How I heard about this program: From past interns from my university
Why is this project important to me: I am currently studying a data mining course in college and I have been deeply interested in extracting information from data. This led me to undertake an online course on Data Science (CS 109) offered by Harvard University and I am absolutely loving it. I hope to apply whatever I learn from these courses in my current project and also learn more things along the way. Moreover, I have my eyes on pursuing higher education in related areas, which makes this project so much more important to me, not only as an internship experience, but as a learning process itself. I hope to give and take back a lot through this project.
Please describe your experience with any other FOSS projects as a user and as a contributor:
I am a user of the Linux Operating System and I absolutely love it. I admire the flexibility that it has to offer its users. And of course, Wikipedia itself is a great inspiration for venturing into OSS. I have contributed to it as a part of this application itself and hope to contribute a lot more through the internship itself.
Please describe any relevant projects that you have worked on previously and what knowledge you gained from working on them (Provide Links):
- I built a data-scraper and explorer in Python for the IMDb top 10000 movies and explored some interesting properties of the obtained data based on ratings, genres, release year, etc.
- I have completed an R programming course and an Exploratory data analysis course offered by Johns Hopkins University on Coursera. My certificates can be viewed from the following links:
- I am doing the CS 109 online course in Data Science offered by Harvard University. I am learning a lot through this course with respect to cleaning up data, various data analysis libraries, machine learning and data visualization.

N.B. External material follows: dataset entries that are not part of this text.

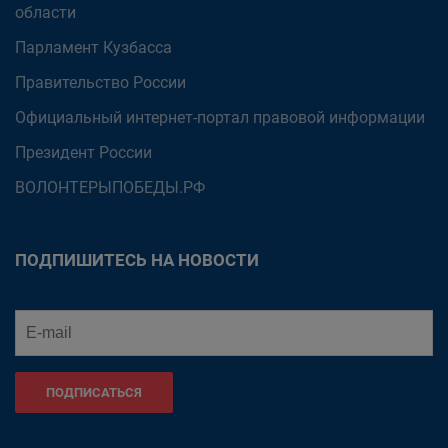
области
Парламент Кузбасса
Правительство России
Официальный интернет-портал правовой информации
Президент России
ВОЛОНТЕРЫПОБЕДЫ.РФ
ПОДПИШИТЕСЬ НА НОВОСТИ
ПОДПИСАТЬСЯ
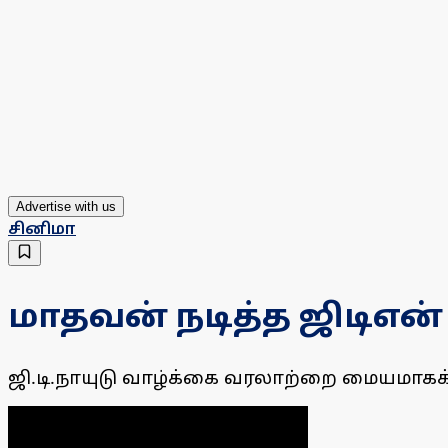
Advertise with us
சினிமா
மாதவன் நடித்த ஜிடிஎன்
ஜி.டி.நாயுடு வாழ்க்கை வரலாற்றை மையமாகக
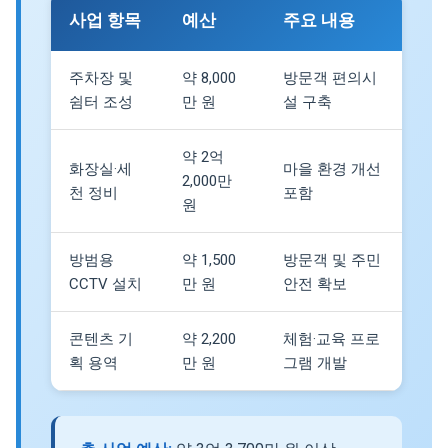
사업 항목
예산
주요 내용
주차장 및
약 8,000
방문객 편의시
쉼터 조성
만 원
설 구축
약 2억
화장실·세
마을 환경 개선
2,000만
천 정비
포함
원
방범용
약 1,500
방문객 및 주민
CCTV 설치
만 원
안전 확보
콘텐츠 기
약 2,200
체험·교육 프로
획 용역
만 원
그램 개발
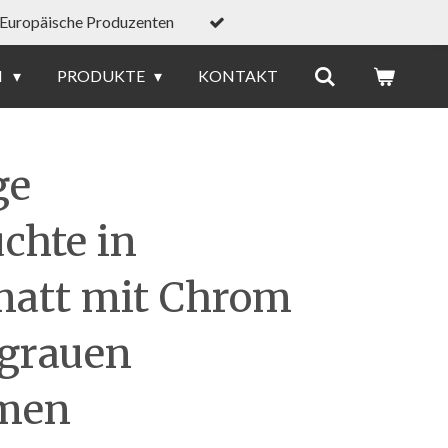
Europäische Produzenten
N
PRODUKTE
KONTAKT
ge
chte in
matt mit Chrom
grauen
rmen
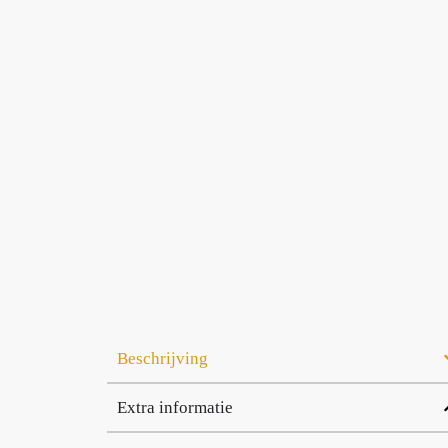
Beschrijving
Extra informatie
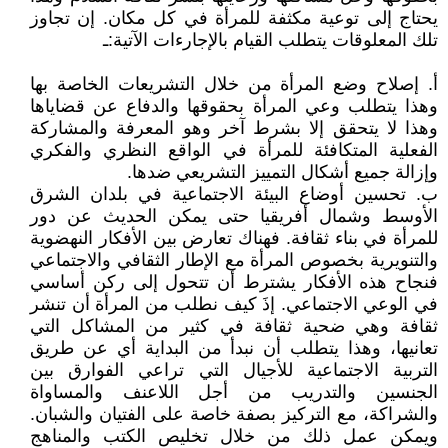
يحتاج إلى توعية مكثفة للمرأة في كل مكان. إن تجاوز
تلك المعلوقات يتطلب القيام بالإجارءات الآتية:ـ
أ‌. إصلاح وضع المرأة من خلال التشريعات الخاصة بها
وهذا يتطلب وعي المرأة بحقوقها والدفاع عن قضاياها
وهذا لا يتحقق إلا بشرط آخر وهو المعرفة والمشاركة
الفعلية المتكافئة للمرأة في الواقع النظري والفكري
وإزالة جميع أشكال التمييز التشريعي ضدها.
ب‌. تحسين أوضاع البيئة الاجتماعية في بلدان الشرق
الأوسط وشمال أفريقيا حتى يمكن الحديث عن دور
للمرأة في بناء ثقافة. فهناك تعارض بين الأفكار النهضوية
والتنويرية بخصوص المرأة مع الإطار الثقافي والاجتماعي
فنجاح هذه الأفكار يشترط أن تتحول إلى ركن أساسي
في الوعي الاجتماعي. إذَ كيف نطلب من المرأة أن تنشر
ثقافة وهي ضحية ثقافة في كثير من المشاكل التي
تعانيها، وهذا يتطلب أن نبدأ من البداية أي عن طريق
التربية الاجتماعية للأجيال التي تراعي الفوارق بين
الجنسين والتدريب من أجل اللاعنف والمساواة
والشراكة، مع التركيز بصفة خاصة على الفتيان والشبان.
ويمكن عمل ذلك من خلال تخليص الكتب والمناهج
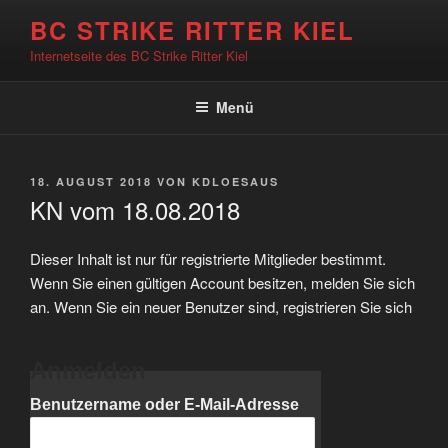
Zum
BC STRIKE RITTER KIEL
Inhalt
Internetseite des BC Strike Ritter Kiel
springen
Menü
VERÖFFENTLICHT
18. AUGUST 2018
VON
KDLOESAUS
AM
KN vom 18.08.2018
Dieser Inhalt ist nur für registrierte Mitglieder bestimmt.
Wenn Sie einen gültigen Account besitzen, melden Sie sich
an. Wenn Sie ein neuer Benutzer sind, registrieren Sie sich
Anmelden
Benutzername oder E-Mail-Adresse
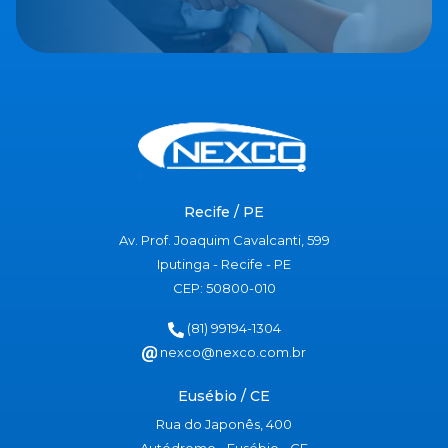
Recife / PE
Av. Prof. Joaquim Cavalcanti, 599
Iputinga - Recife - PE
CEP: 50800-010
(81) 99194-1304
nexco@nexco.com.br
Eusébio / CE
Rua do Japonês, 400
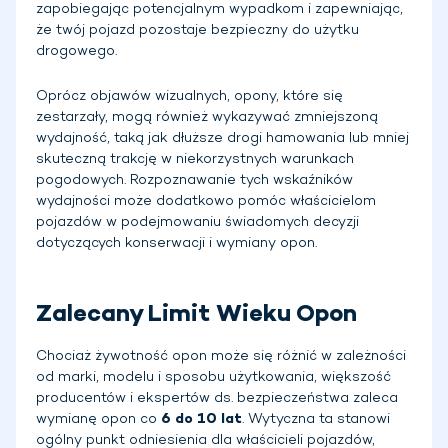
zapobiegając potencjalnym wypadkom i zapewniając,
że twój pojazd pozostaje bezpieczny do użytku
drogowego.
Oprócz objawów wizualnych, opony, które się
zestarzały, mogą również wykazywać zmniejszoną
wydajność, taką jak dłuższe drogi hamowania lub mniej
skuteczną trakcję w niekorzystnych warunkach
pogodowych. Rozpoznawanie tych wskaźników
wydajności może dodatkowo pomóc właścicielom
pojazdów w podejmowaniu świadomych decyzji
dotyczących konserwacji i wymiany opon.
Zalecany Limit Wieku Opon
Chociaż żywotność opon może się różnić w zależności
od marki, modelu i sposobu użytkowania, większość
producentów i ekspertów ds. bezpieczeństwa zaleca
wymianę opon co
6 do 10 lat
. Wytyczna ta stanowi
ogólny punkt odniesienia dla właścicieli pojazdów,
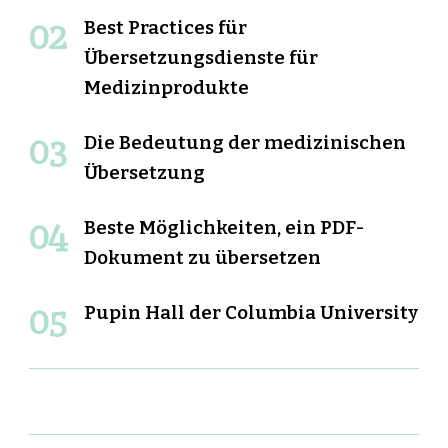
Best Practices für
Übersetzungsdienste für
Medizinprodukte
Die Bedeutung der medizinischen
Übersetzung
Beste Möglichkeiten, ein PDF-
Dokument zu übersetzen
Pupin Hall der Columbia University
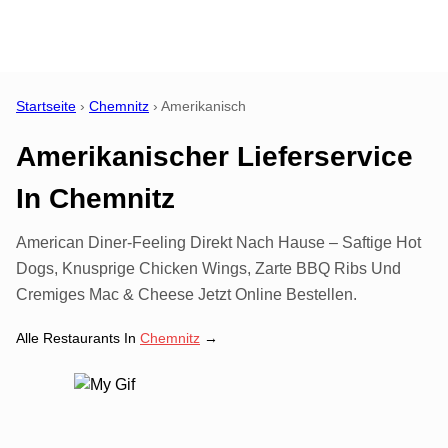
Startseite
›
Chemnitz
›
Amerikanisch
Amerikanischer Lieferservice
In
Chemnitz
American Diner-Feeling Direkt Nach Hause – Saftige Hot
Dogs, Knusprige Chicken Wings, Zarte BBQ Ribs Und
Cremiges Mac & Cheese Jetzt Online Bestellen.
Alle Restaurants In
Chemnitz
→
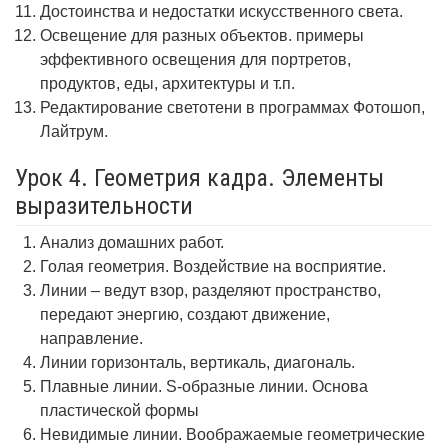
Достоинства и недостатки искусственного света.
Освещение для разных объектов. примеры
эффективного освещения для портретов,
продуктов, еды, архитектуры и т.п.
Редактирование светотени в программах Фотошоп,
Лайтрум.
Урок 4. Геометрия кадра. Элементы
выразительности
Анализ домашних работ.
Голая геометрия. Воздействие на восприятие.
Линии – ведут взор, разделяют пространство,
передают энергию, создают движение,
направление.
Линии горизонталь, вертикаль, диагональ.
Плавные линии. S-образные линии. Основа
пластической формы
Невидимые линии. Воображаемые геометрические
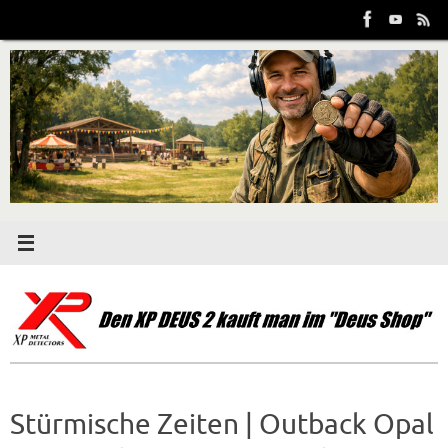
Zum
Inhalt
springen
Stürmische Zeiten | Outback Opal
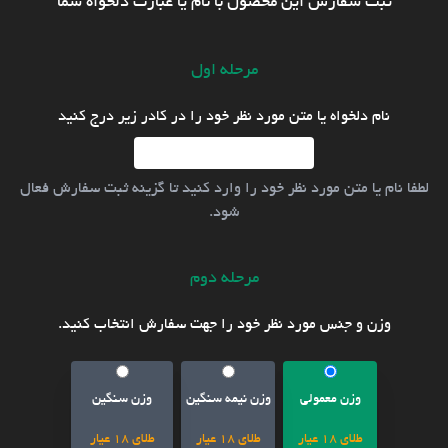
ثبت سفارش این محصول با نام یا عبارت دلخواه شما
مرحله اول
نام دلخواه یا متن مورد نظر خود را در کادر زیر درج کنید
لطفا نام یا متن مورد نظر خود را وارد کنید تا گزینه ثبت سفارش فعال
شود.
مرحله دوم
وزن و جنس مورد نظر خود را جهت سفارش انتخاب کنید.
وزن معمولی
وزن نیمه سنگین
وزن سنگین
طلای 18 عیار
طلای 18 عیار
طلای 18 عیار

- I am currently using machine learning algorithms to predict protein-protein interaction sites. I used Logistic Regression, Random Forest Classifier, Ada Boost and SVMs and applied GridSearch on them to find the best classifier based on the MCC scores.
- I am also working on a data mining project that predicts the Click-Through-Rate (CTR) of users who view advertisements on a range of mobile phones via various apps. I 'll be implementing the decision-tree and clustering algorithms in Hadoop using the Map-Reduce paradigm.